Of the 223 respondents, 103 clinicians (physicians/advanced practice providers/nurses) and 120 nonclinicians (administrative staff, medical assistants, and other nonmedical staff) participated in the survey (21.3% response rate): 72.6% answered the knowledge questions; 93.5% stated they were comfortable treating sexual minorities, or lesbian, gay, bisexual, and queer + patients; 88% indicated comfort in treating transgender patients; 36.6% stated they were confident in their knowledge of the health needs of transgender patients; and 50.3% expressed confidence in treating lesbian, gay, bisexual, and queer + patients. Fewer nonclinicians than clinicians thought that gender identity, sexual orientation, and sex assigned at birth were important to provide the best care ( < .05). The open comments section identified key themes, including the belief that current educational tools are not helpful, desire for more educational formats (lectures, case-based learning, seminars), and an overall interest in SGM health education.

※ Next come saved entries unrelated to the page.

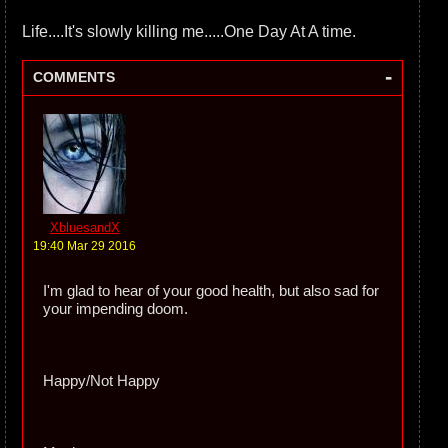
Life....It's slowly killing me.....One Day At A time.
-
COMMENTS
XbluesandX
19:40 Mar 29 2016
I'm glad to hear of your good health, but also sad for
your impending doom.
Happy/Not Happy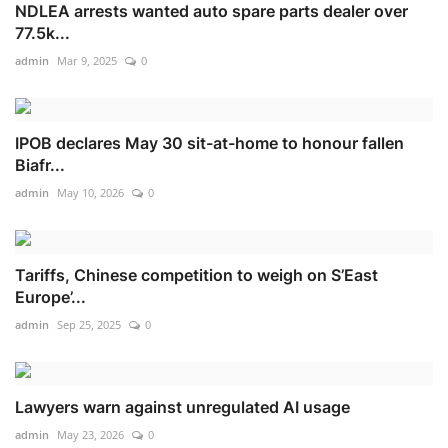
NDLEA arrests wanted auto spare parts dealer over
77.5k...
admin
Mar 9, 2025
0
IPOB declares May 30 sit-at-home to honour fallen
Biafr...
admin
May 10, 2026
0
Tariffs, Chinese competition to weigh on S’East
Europe’...
admin
Sep 25, 2025
0
Lawyers warn against unregulated AI usage
admin
May 23, 2026
0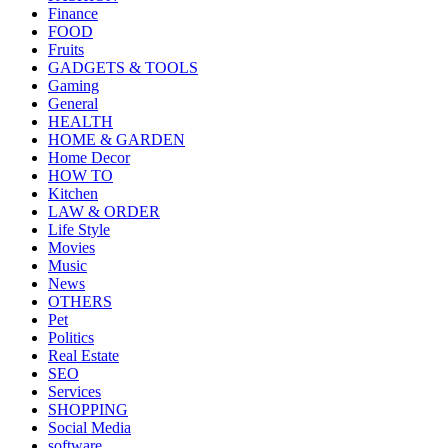
Finance
FOOD
Fruits
GADGETS & TOOLS
Gaming
General
HEALTH
HOME & GARDEN
Home Decor
HOW TO
Kitchen
LAW & ORDER
Life Style
Movies
Music
News
OTHERS
Pet
Politics
Real Estate
SEO
Services
SHOPPING
Social Media
software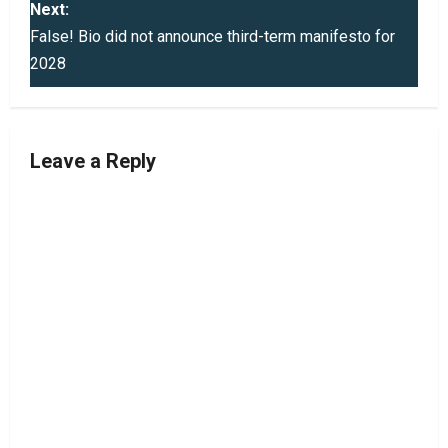
Next:
t
False! Bio did not announce third-term manifesto for
2028
n
a
v
Leave a Reply
i
g
a
t
i
o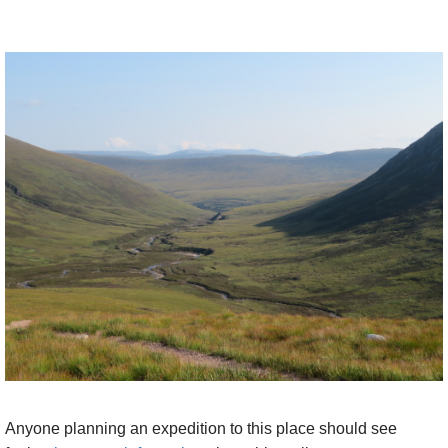
a bit. Across the high, grey, undulating plateau to the
north sits Cairn Gorm.
To the west, across the profound chasm of the great
corrie at the final terminus of the Dee is the
wonderful ridge running from Braeriach (no 3) south
via sharp Angel's Peak to shapely Cairn Toul (no 4)
and down to its thrilling terminus at Devil's
Point. South across glistening Glen Dee is the
elegantly slender CM ridge, with blue moutains
receding to the far horizon behind it. And east are
Derry Cairngorm and the long, deceptively dull
looking Ridge of of Ben a Bhuird.
All amazing. It is 5.5hrs++ to the top and 4.4++ back
down.
Walkopedia's timings (aged 61) on a fine day:
Anyone planning an expedition to this place should see
9.20 leave car park.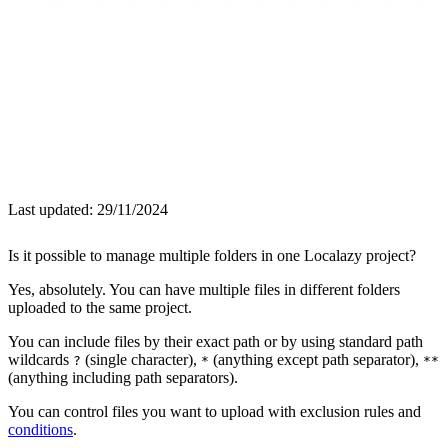
Last updated:
29/11/2024
Is it possible to manage multiple folders in one Localazy project?
Yes, absolutely. You can have multiple files in different folders
uploaded to the same project.
You can include files by their exact path or by using standard path
wildcards
(single character),
(anything except path separator),
?
*
**
(anything including path separators).
You can control files you want to upload with exclusion rules and
conditions
.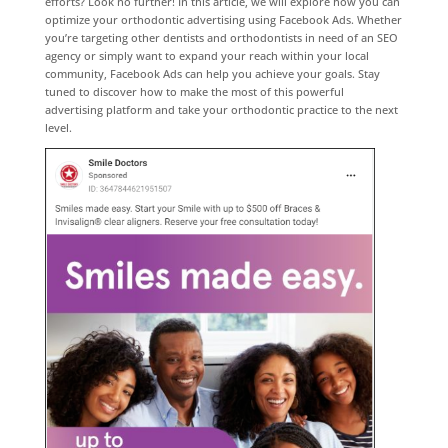
efforts? Look no further! In this article, we will explore how you can
optimize your orthodontic advertising using Facebook Ads. Whether
you’re targeting other dentists and orthodontists in need of an SEO
agency or simply want to expand your reach within your local
community, Facebook Ads can help you achieve your goals. Stay
tuned to discover how to make the most of this powerful
advertising platform and take your orthodontic practice to the next
level.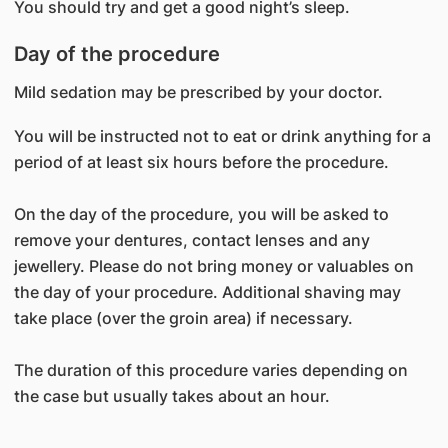
You should try and get a good night’s sleep.
Day of the procedure
Mild sedation may be prescribed by your doctor.
You will be instructed not to eat or drink anything for a
period of at least six hours before the procedure.
On the day of the procedure, you will be asked to
remove your dentures, contact lenses and any
jewellery. Please do not bring money or valuables on
the day of your procedure. Additional shaving may
take place (over the groin area) if necessary.
The duration of this procedure varies depending on
the case but usually takes about an hour.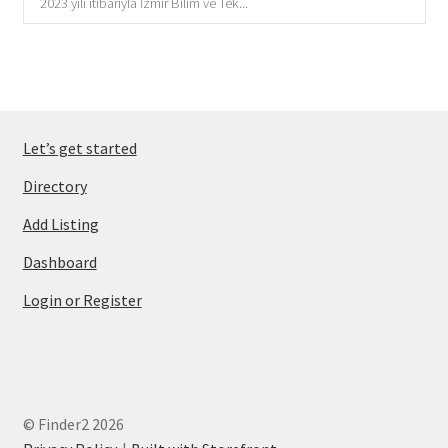
2023 yılı itibarıyla İzmir Bilim ve Tek...
Let’s get started
Directory
Add Listing
Dashboard
Login or Register
© Finder2 2026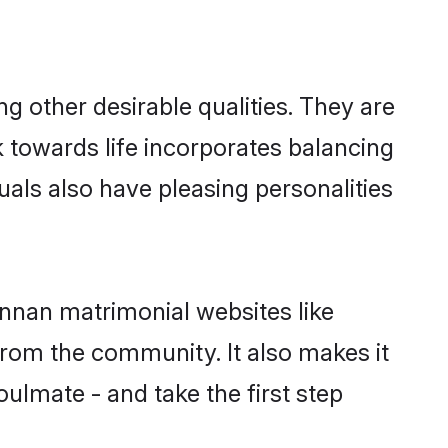
 other desirable qualities. They are
k towards life incorporates balancing
uals also have pleasing personalities
annan matrimonial websites like
rom the community. It also makes it
oulmate - and take the first step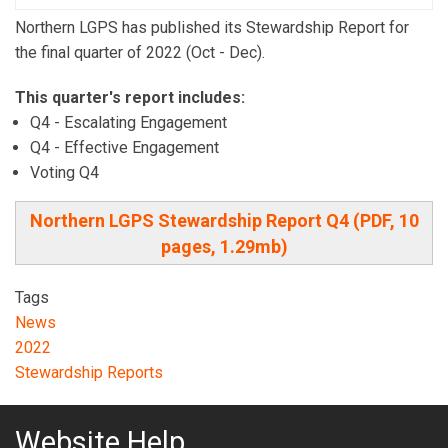
Northern LGPS has published its Stewardship Report for
the final quarter of 2022 (Oct - Dec).
This quarter's report includes:
Q4 - Escalating Engagement
Q4 - Effective Engagement
Voting Q4
Northern LGPS Stewardship Report Q4 (PDF, 10
pages, 1.29mb)
Tags
News
2022
Stewardship Reports
Website Help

Most staff feel comfortable in treating SGM patients but are less confident in the distinct needs of this population. Knowledge gaps persist for both clinicians and nonclinicians, indicating a need for further training specific to oncology care.
性取向和性别少数群体(SGM)个体健康状况不佳的风险增加,部分原因是医疗保健教育方面存在知识和培训差距。本研究旨在评估放射肿瘤学领域不同医疗保健角色群体对SGM患者的知识、态度和实践行为。

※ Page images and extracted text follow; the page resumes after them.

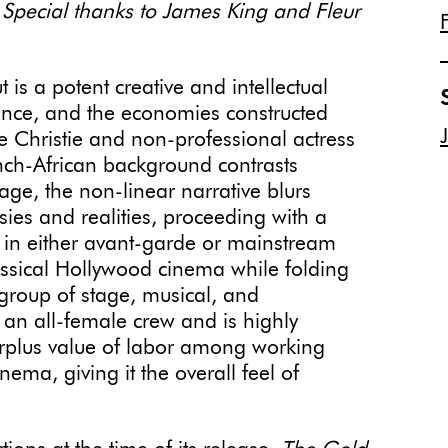
 Special thanks to James King and Fleur
t is a potent creative and intellectual
ance, and the economies constructed
 Christie and non-professional actress
nch-African background contrasts
age, the non-linear narrative blurs
sies and realities, proceeding with a
g in either avant-garde or mainstream
classical Hollywood cinema while folding
l group of stage, musical, and
 an all-female crew and is highly
surplus value of labor among working
nema, giving it the overall feel of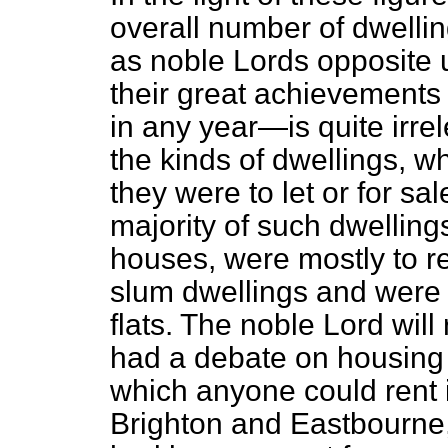
overall number of dwellin
as noble Lords opposite 
their great achievements 
in any year—is quite irre
the kinds of dwellings, w
they were to let or for sa
majority of such dwellings
houses, were mostly to r
slum dwellings and were 
flats. The noble Lord wil
had a debate on housing I
which anyone could rent 
Brighton and Eastbourne,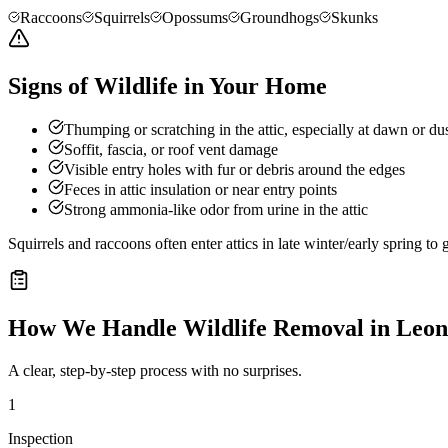
Raccoons
Squirrels
Opossums
Groundhogs
Skunks
Signs of Wildlife in Your Home
Thumping or scratching in the attic, especially at dawn or du
Soffit, fascia, or roof vent damage
Visible entry holes with fur or debris around the edges
Feces in attic insulation or near entry points
Strong ammonia-like odor from urine in the attic
Squirrels and raccoons often enter attics in late winter/early spring t
How We Handle
Wildlife Removal
in
Leon
A clear, step-by-step process with no surprises.
1
Inspection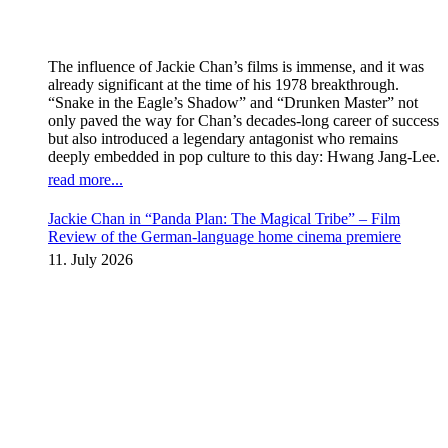
The influence of Jackie Chan’s films is immense, and it was
already significant at the time of his 1978 breakthrough.
“Snake in the Eagle’s Shadow” and “Drunken Master” not
only paved the way for Chan’s decades-long career of success
but also introduced a legendary antagonist who remains
deeply embedded in pop culture to this day: Hwang Jang-Lee.
read more...
Jackie Chan in “Panda Plan: The Magical Tribe” – Film
Review of the German-language home cinema premiere
11. July 2026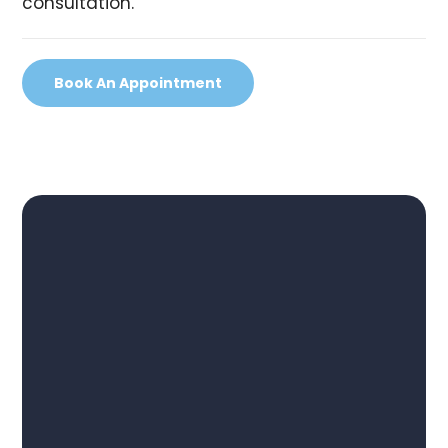
consultation.
Book An Appointment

通过电子邮件向两个大型放射肿瘤学部门的1045名工作人员发送了一份包含38个项目的网络调查问卷。该调查评估了人口统计学、态度、知识和实践行为。进行χ检验以探讨年龄、政治派别、宗教身份、毕业年份和角色群体在调查回复上的差异。进行单因素方差分析测试以确定受访者在知识方面的信心与调查知识部分表现之间的差异。对开放式讨论部分进行主题分析。
在223名受访者中,103名临床医生(医生/高级执业提供者/护士)和120名非临床医生(行政人员、医疗助理和其他非医疗人员)参与了调查(回复率为21.3%):72.6%回答了知识问题;93.5%表示他们愿意治疗性少数群体或女同性恋、男同性恋、双性恋和酷儿+患者;88%表示愿意治疗跨性别患者;36.6%表示他们对自己了解跨性别患者的健康需求有信心;50.3%表示有信心治疗女同性恋、男同性恋、双性恋和酷儿+患者。认为性别认同、性取向和出生时指定的性别对于提供最佳护理很重要的非临床医生比临床医生少(P<0.05)。开放式评论部分确定了关键主题,包括认为当前的教育工具没有帮助、希望有更多教育形式(讲座、基于案例的学习、研讨会)以及对SGM健康教育的总体兴趣。
大多数工作人员愿意治疗SGM患者,但对该人群的独特需求信心不足。临床医生和非临床医生都存在知识差距,这表明需要针对肿瘤护理进行进一步培训。